For earlier versions, you must use the following command:

mysql> CREATE TABLE table_1(col_1 int, col_2 int, col_3 int)
        ENGINE=lakehouse
        SECONDARY_ENGINE = rapid
        ENGINE_ATTRIBUTE='{"dialect": {"format": "csv"}, 
                           "file": [{"uri": "oci://mybucket@mynamespace/data_files/data_file_1.csv"}]}';
JSON Syntax and SQL Syntax

As of MySQL 9.4.0, you can set options when creating external tables using SQL syntax. For earlier versions, you must set options using JSON syntax.

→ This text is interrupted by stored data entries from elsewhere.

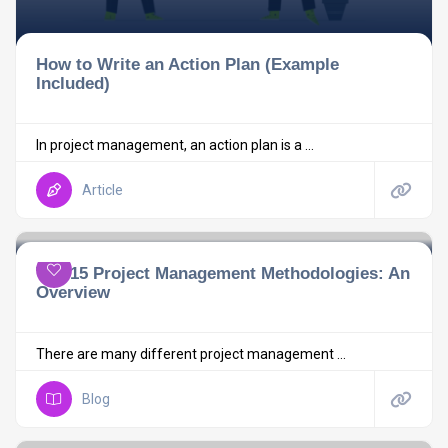
How to Write an Action Plan (Example
Included)
In project management, an action plan is a ...
Article
Top 15 Project Management Methodologies: An
Overview
There are many different project management ...
Blog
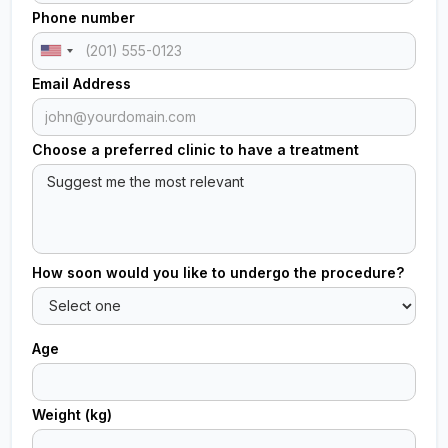
Phone number
Email Address
Choose a preferred clinic to have a treatment
How soon would you like to undergo the procedure?
Age
Weight (kg)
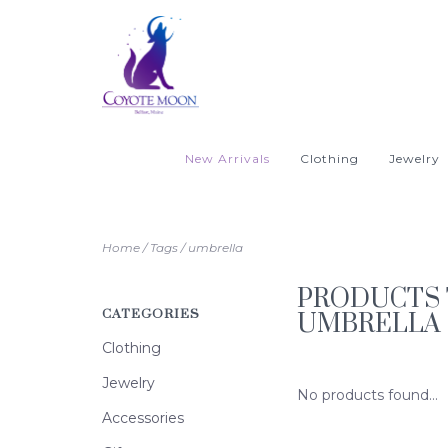
New Arrivals
Clothing
Jewelry
Home
/
Tags
/
umbrella
PRODUCTS 
CATEGORIES
UMBRELLA
Clothing
Jewelry
No products found...
Accessories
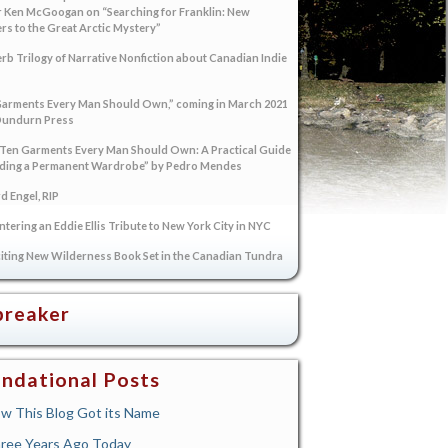
 Ken McGoogan on “Searching for Franklin: New
s to the Great Arctic Mystery”
rb Trilogy of Narrative Nonfiction about Canadian Indie
arments Every Man Should Own,” coming in March 2021
Dundurn Press
“Ten Garments Every Man Should Own: A Practical Guide
lding a Permanent Wardrobe” by Pedro Mendes
 Engel, RIP
tering an Eddie Ellis Tribute to New York City in NYC
iting New Wilderness Book Set in the Canadian Tundra
breaker
ndational Posts
w This Blog Got its Name
ree Years Ago Today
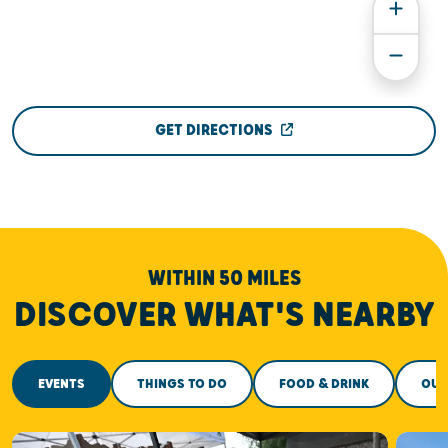
GET DIRECTIONS
WITHIN 50 MILES
DISCOVER WHAT'S NEARBY
EVENTS
THINGS TO DO
FOOD & DRINK
OUT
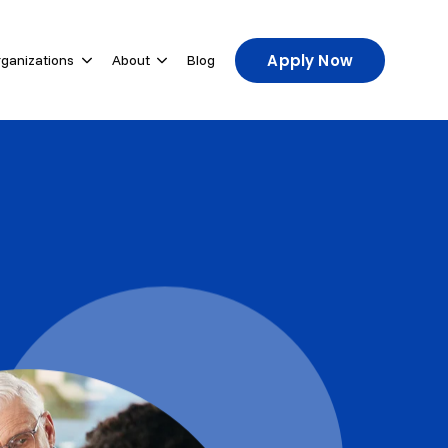
Apply Now
rganizations
About
Blog
u for For Participants
Show submenu for For Host Organizations
Show submenu for About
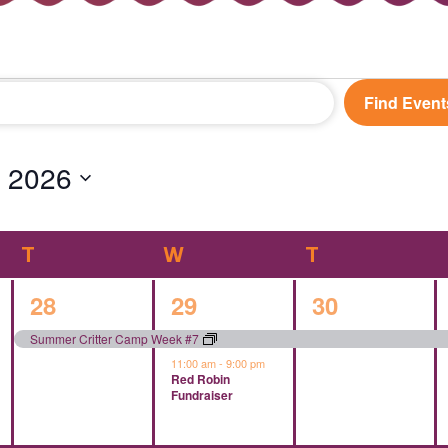
Find Event
 2026
T
TUESDAY
W
WEDNESDAY
T
THURSDAY
1
2
1
28
29
30
event,
events,
event,
Summer Critter Camp Week #7
11:00 am
-
9:00 pm
Red Robin
Fundraiser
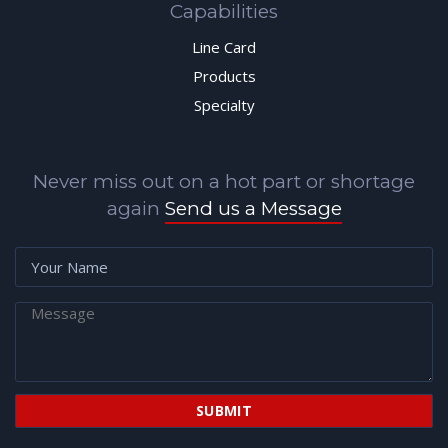
Capabilities
Line Card
Products
Specialty
Never miss out on a hot part or shortage
again
Send us a Message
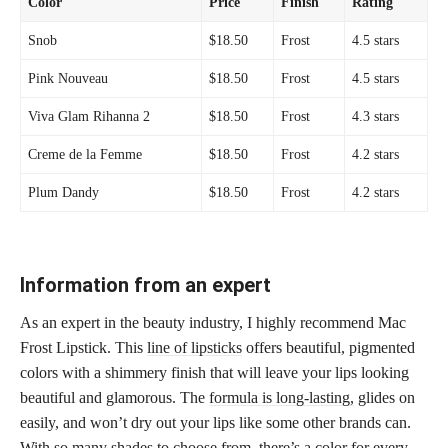
Color
Price
Finish
Rating
Snob
$18.50
Frost
4.5 stars
Pink Nouveau
$18.50
Frost
4.5 stars
Viva Glam Rihanna 2
$18.50
Frost
4.3 stars
Creme de la Femme
$18.50
Frost
4.2 stars
Plum Dandy
$18.50
Frost
4.2 stars
Information from an expert
As an expert in the beauty industry, I highly recommend Mac
Frost Lipstick. This
line of lipsticks
offers beautiful, pigmented
colors with a shimmery finish that will leave your lips looking
beautiful and glamorous. The
formula is long-lasting,
glides on
easily, and won’t dry out your lips like some other brands can.
With so many shades to choose from, there’s a color for every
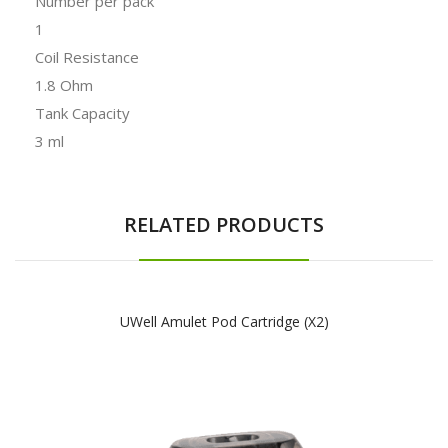
Number per pack
1
Coil Resistance
1.8 Ohm
Tank Capacity
3 ml
RELATED PRODUCTS
UWell Amulet Pod Cartridge (x2)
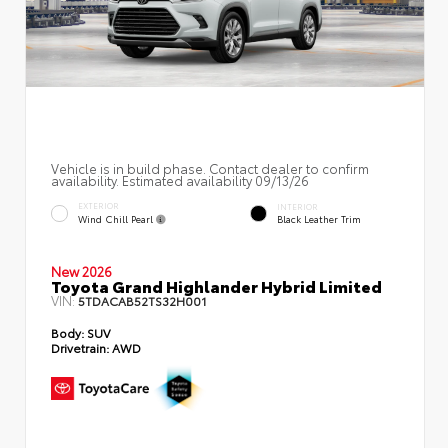
Vehicle is in build phase. Contact dealer to confirm
availability. Estimated availability 09/13/26
EXTERIOR
INTERIOR
Wind Chill Pearl
Black Leather Trim
New 2026
Toyota Grand Highlander Hybrid Limited
VIN:
5TDACAB52TS32H001
Body:
SUV
Drivetrain:
AWD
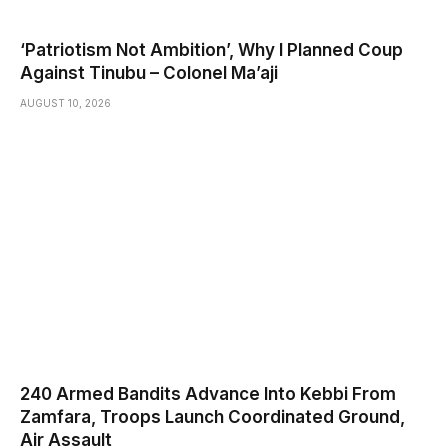
‘Patriotism Not Ambition’, Why I Planned Coup
Against Tinubu – Colonel Ma’aji
AUGUST 10, 2026
240 Armed Bandits Advance Into Kebbi From
Zamfara, Troops Launch Coordinated Ground,
Air Assault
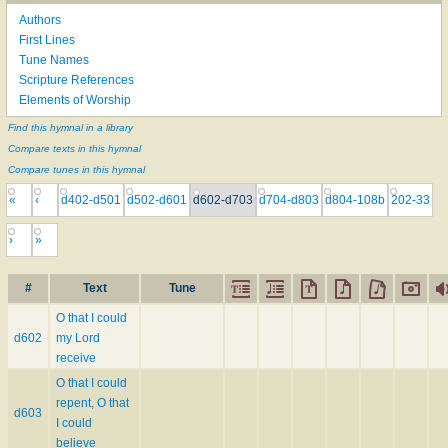
Authors
First Lines
Tune Names
Scripture References
Elements of Worship
Find this hymnal in a library
Compare texts in this hymnal
Compare tunes in this hymnal
«
‹
d402-d501
d502-d601
d602-d703
d704-d803
d804-108b
202-33
›
»
#
Text
Tune
O that I could
d602
my Lord
receive
O that I could
repent, O that
d603
I could
believe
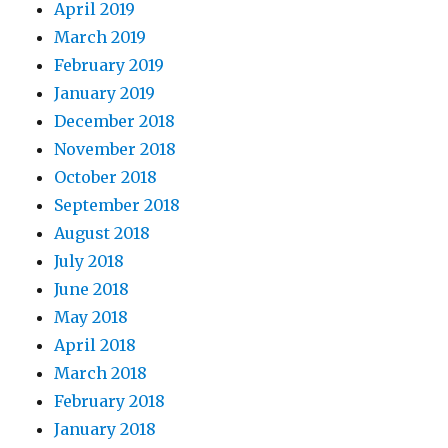
April 2019
March 2019
February 2019
January 2019
December 2018
November 2018
October 2018
September 2018
August 2018
July 2018
June 2018
May 2018
April 2018
March 2018
February 2018
January 2018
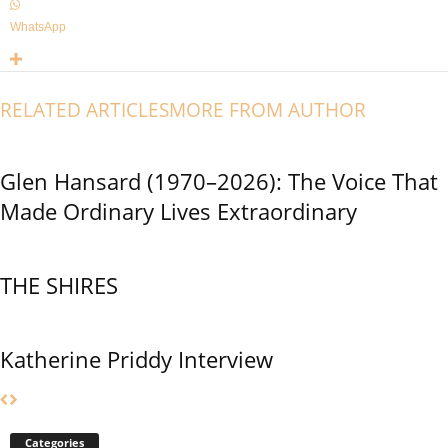
WhatsApp
RELATED ARTICLES
MORE FROM AUTHOR
Glen Hansard (1970–2026): The Voice That
Made Ordinary Lives Extraordinary
THE SHIRES
Katherine Priddy Interview
Categories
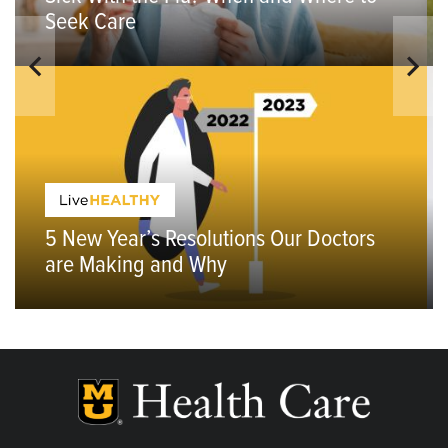
Seek Care
5 New Year’s Resolutions Our Doctors
are Making and Why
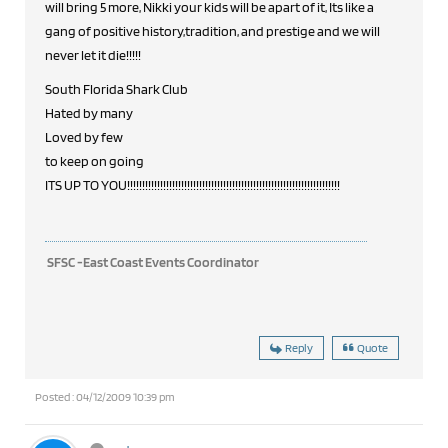
will bring 5 more, Nikki your kids will be apart of it, Its like a
gang of positive history,tradition, and prestige and we will
never let it die!!!!!
South Florida Shark Club
Hated by many
Loved by few
to keep on going
ITS UP TO YOU!!!!!!!!!!!!!!!!!!!!!!!!!!!!!!!!!!!!!!!!!!!!!!!!!!!!!!!!!!!!!!!!!!!!!!!
SFSC -East Coast Events Coordinator
Reply
Quote
Posted : 04/12/2009 10:39 pm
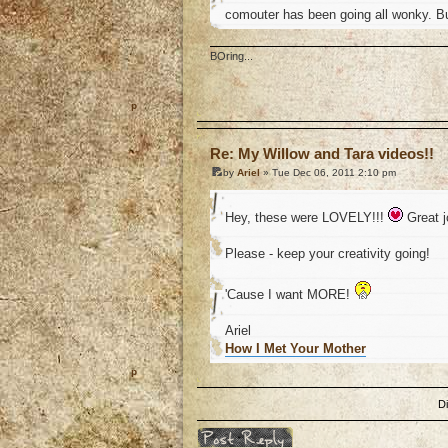
comouter has been going all wonky. B
BOring...
o
Re: My Willow and Tara videos!!
by
Ariel
» Tue Dec 06, 2011 2:10 pm
Hey, these were LOVELY!!!
Great 
Please - keep your creativity going!
'Cause I want MORE!
Ariel
How I Met Your Mother
o
D
Post a reply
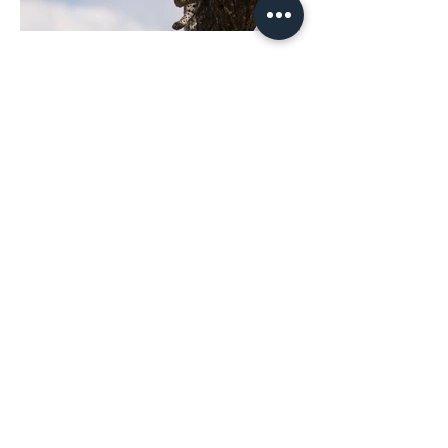
Previous
Next
(+57) 601 5758594
(+57) 317 6379175
comercial@technoimport.com.c
o
Centro de experiencia
(+57) 601 5758594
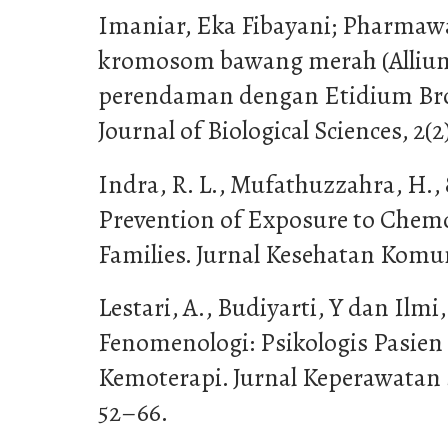
Imaniar, Eka Fibayani; Pharmawa
kromosom bawang merah (Allium 
perendaman dengan Etidium Bro
Journal of Biological Sciences, 2(2
Indra, R. L., Mufathuzzahra, H., 
Prevention of Exposure to Chem
Families. Jurnal Kesehatan Komun
Lestari, A., Budiyarti, Y dan Ilmi,
Fenomenologi: Psikologis Pasien
Kemoterapi. Jurnal Keperawatan S
52–66.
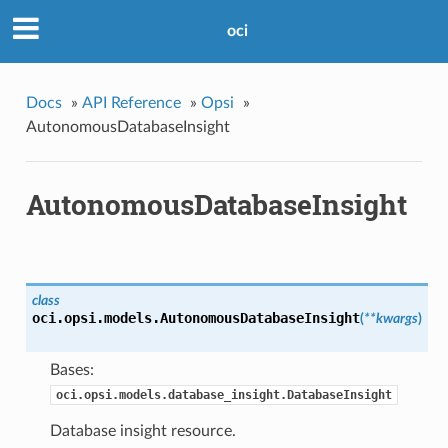
oci
Docs
»
API Reference
»
Opsi
»
AutonomousDatabaseInsight
AutonomousDatabaseInsight
class
oci.opsi.models.
AutonomousDatabaseInsight
(
**kwargs
)
Bases:
oci.opsi.models.database_insight.DatabaseInsight
Database insight resource.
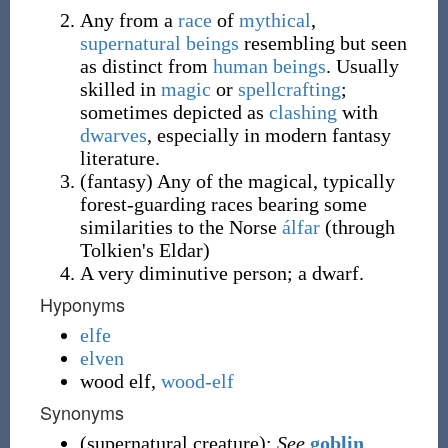
Any from a
race
of
mythical
,
supernatural
beings
resembling but seen
as distinct from
human beings
. Usually
skilled in
magic
or
spellcrafting
;
sometimes depicted as
clashing
with
dwarves
, especially in modern fantasy
literature.
(
fantasy
)
Any of the magical, typically
forest-guarding races bearing some
similarities to the Norse
álfar
(through
Tolkien's Eldar)
A very diminutive person; a dwarf.
Hyponyms
elfe
elven
wood elf
,
wood-elf
Synonyms
(
supernatural creature
)
:
See
goblin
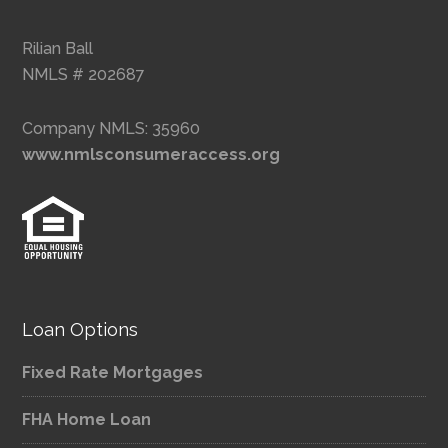
Rilian Ball
NMLS # 202687
Company NMLS: 35960
www.nmlsconsumeraccess.org
Loan Options
Fixed Rate Mortgages
FHA Home Loan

The following example sets options usings SQL syntax:

mysql> CREATE EXTERNAL TABLE table_1(col_1 int, col_2 int, col_3 int)
        FILE_FORMAT = (FORMAT csv)
        FILES = (URI = 'oci://mybucket@mynamespace/data_files/data_file_1.csv');

The following example sets options using JSON syntax:

mysql> CREATE EXTERNAL TABLE table_1(col_1 int, col_2 int, col_3 int)
        ENGINE_ATTRIBUTE='{"dialect": {"format": "csv"}, 
                           "file": [{"uri": "oci://mybucket@mynamespace/data_files/data_file_1.csv"}]}';

To review external table options in JSON syntax, see Lakehouse External Table JSON Syntax.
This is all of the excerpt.